1) It turns out that the area around the Salmon River is not only an official wilderness area. It is also a light reserve, meaning that there is a limit on how much light people can bring into it. As it happens, we were on the river at the new moon. At night, more stars were visible than I have ever seen. They were so bright that I could have found my way around without a flashlight. Staring into the immensity of the night sky, with all those stars that are so very far away, was like a religious experience.
2) Salmon River is the second deepest canyon in the United States. (Nearby Snake River is the deepest. I guess that makes the Grand Canyon third.) The rock walls beside the river went on for mile after mile. Thinking about the incredible forces that uplifted so much rock was mind-boggling. And parts of the canyon walls were over a billion years old! That can make you feel pretty small!
3) The River itself was incredibly powerful. We experienced that power especially in rapids, which could be scary. But considerably more impressive is the fact that the river has, over millions of years, carved out the canyon. But for the river, we would have been walking along a ridge line several hundred feet up.

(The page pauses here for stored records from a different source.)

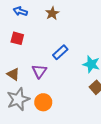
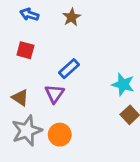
blue rectangle: (60, 52) -> (69, 69), moved

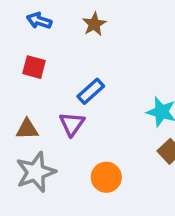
brown triangle: (20, 98) -> (27, 129), turned -36
orange circle: (60, 135) -> (106, 177), moved

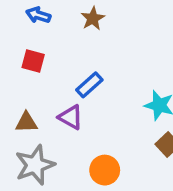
purple triangle: (72, 124) -> (71, 117), turned -36

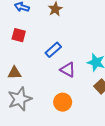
purple triangle: (71, 117) -> (68, 70), moved

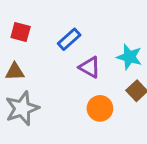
red square: (19, 35) -> (21, 32), moved
orange circle: (63, 102) -> (100, 108), moved

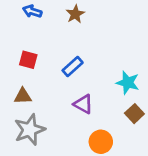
purple triangle: (90, 67) -> (83, 104), moved
orange circle: (100, 108) -> (101, 142), moved

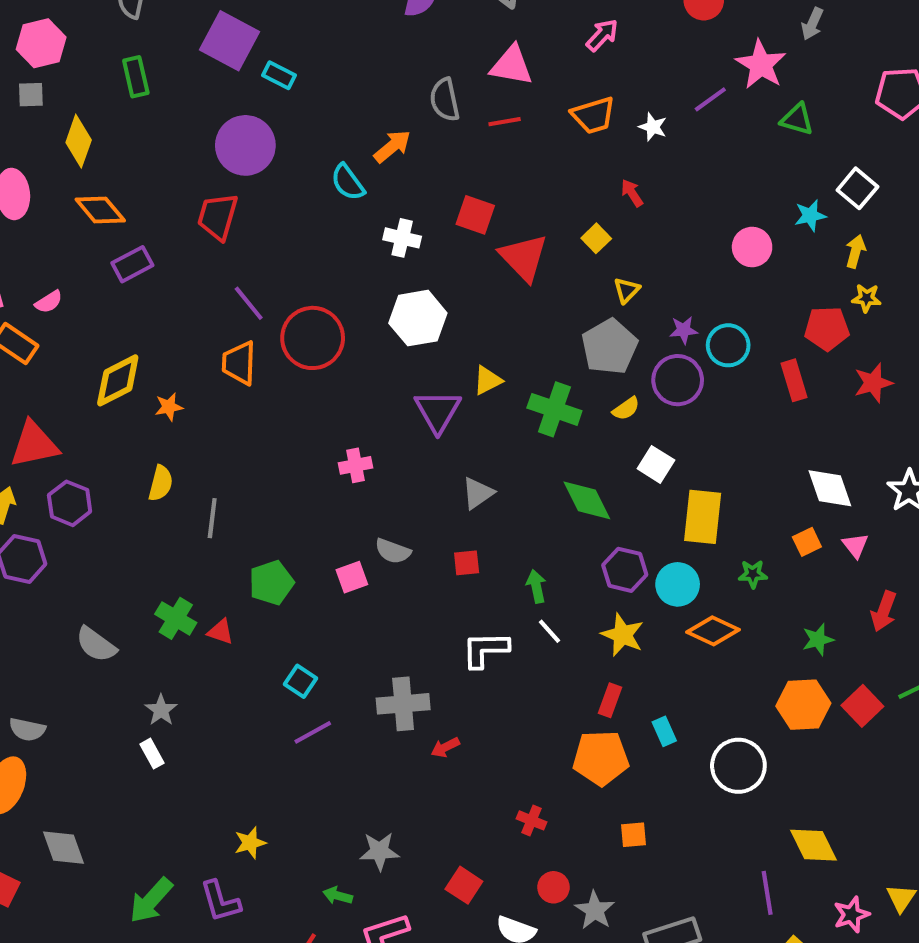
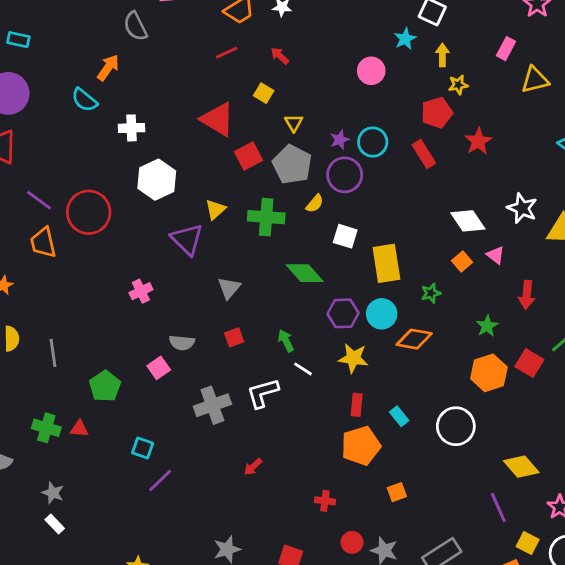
red line: (505, 122) -> (227, 53), moved
red square: (475, 215) -> (249, 156), moved, turned -32
gray cross: (403, 704) -> (212, 405), moved

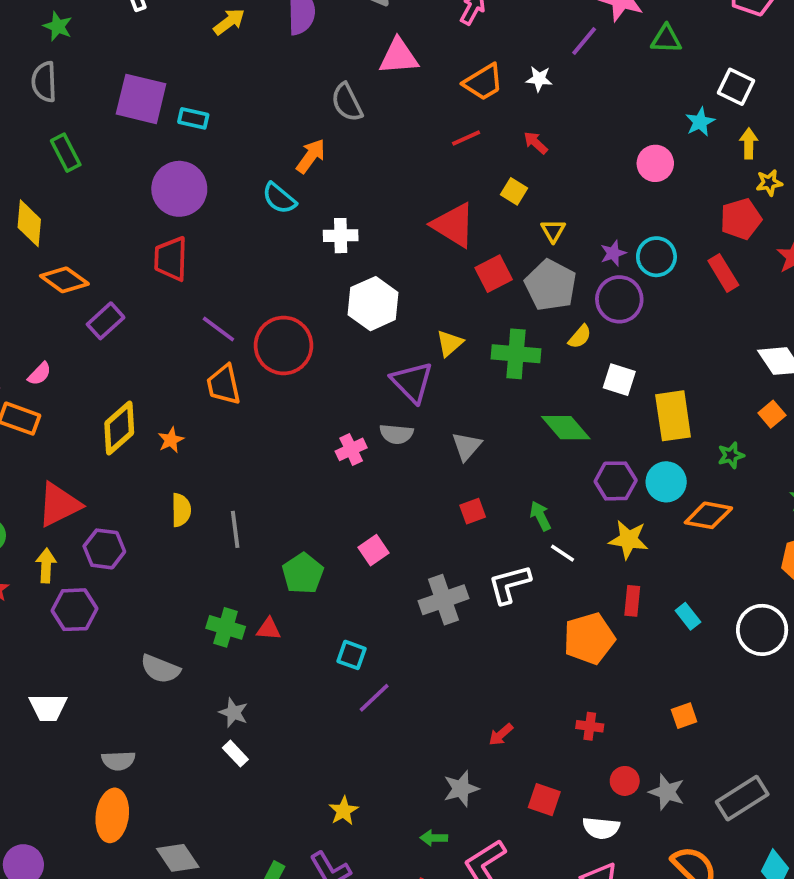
gray semicircle: (182, 343) -> (396, 434), moved
orange pentagon: (361, 446) -> (589, 638), moved
red arrow: (253, 467) -> (501, 735), moved

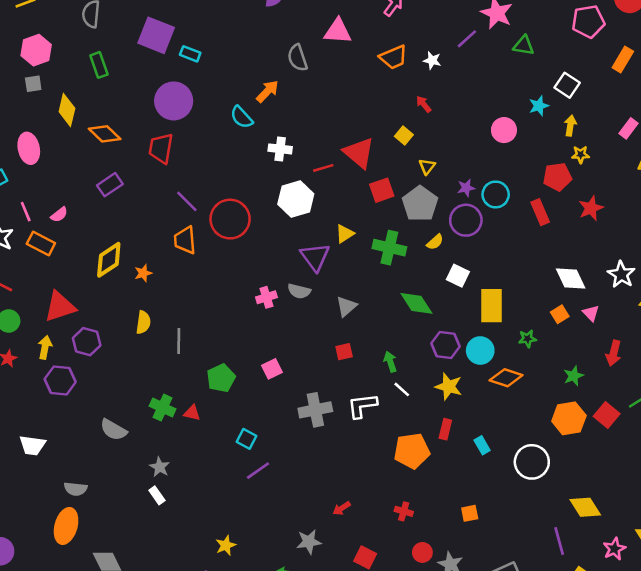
red line: (466, 138) -> (323, 168), moved
orange diamond: (64, 280) -> (105, 134), moved

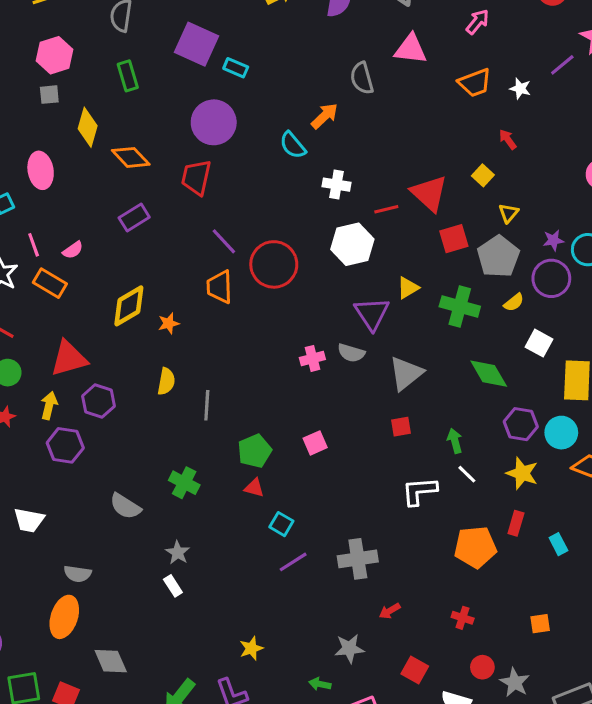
gray triangle: (346, 306) -> (406, 373), size x1.4
gray cross: (315, 410) -> (358, 559), moved
red triangle: (192, 413) -> (254, 488), moved

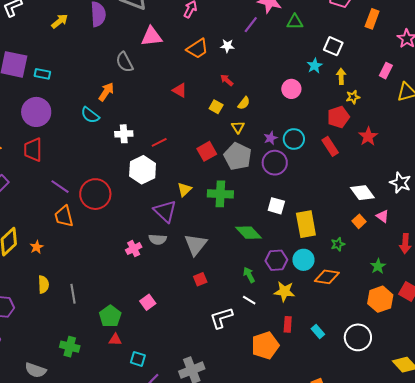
red triangle: (429, 193) -> (180, 90), moved, size x0.6
yellow semicircle: (514, 302) -> (244, 103), moved
green arrow: (455, 441) -> (249, 275), moved

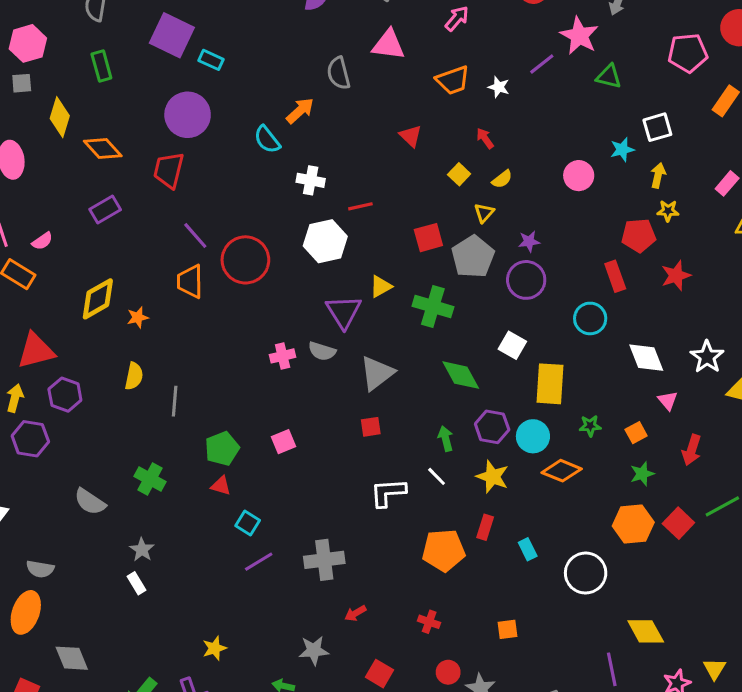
white square: (333, 46) -> (657, 127), turned 36
cyan circle: (294, 139) -> (590, 318), moved
orange square: (359, 221) -> (636, 433), moved

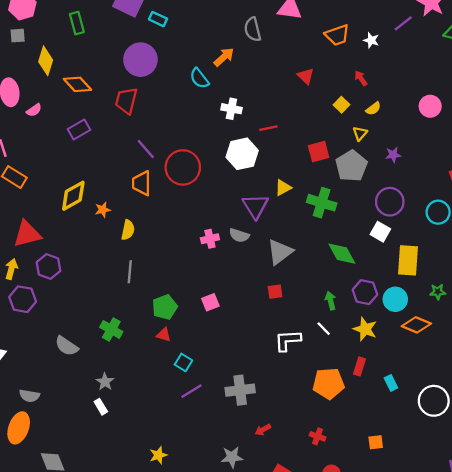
pink semicircle: (42, 241) -> (34, 110), moved
purple circle: (526, 280) -> (390, 202), moved
yellow semicircle: (134, 376) -> (128, 230), moved

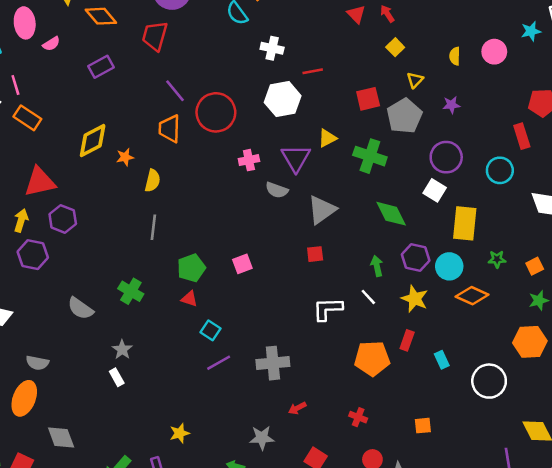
red arrow: (361, 78) -> (387, 14), moved
yellow semicircle: (373, 109) -> (455, 56), moved, turned 126
pink cross: (210, 239) -> (249, 160), moved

Powerful as the rocks are, the river is still more. Unbelievable!
4) The dominant tree in the area appears to be the Ponderosa Pine. They are impressive trees, although we had to be careful. They spewed sap! My favorites were the trees that grew out of impossibly small rock outcrops or at the very top of the ridge. Some of them had virtually no soil and certainly no protection from the elements. They testified to the irrepressible power of life itself, life that emerges even in the most improbable places.
During our trip, I mostly enjoyed the rafting and the company. But as I look back, the sheer magnificence of God’s creation is what lingers with me. I am grateful for the opportunity to have experienced it!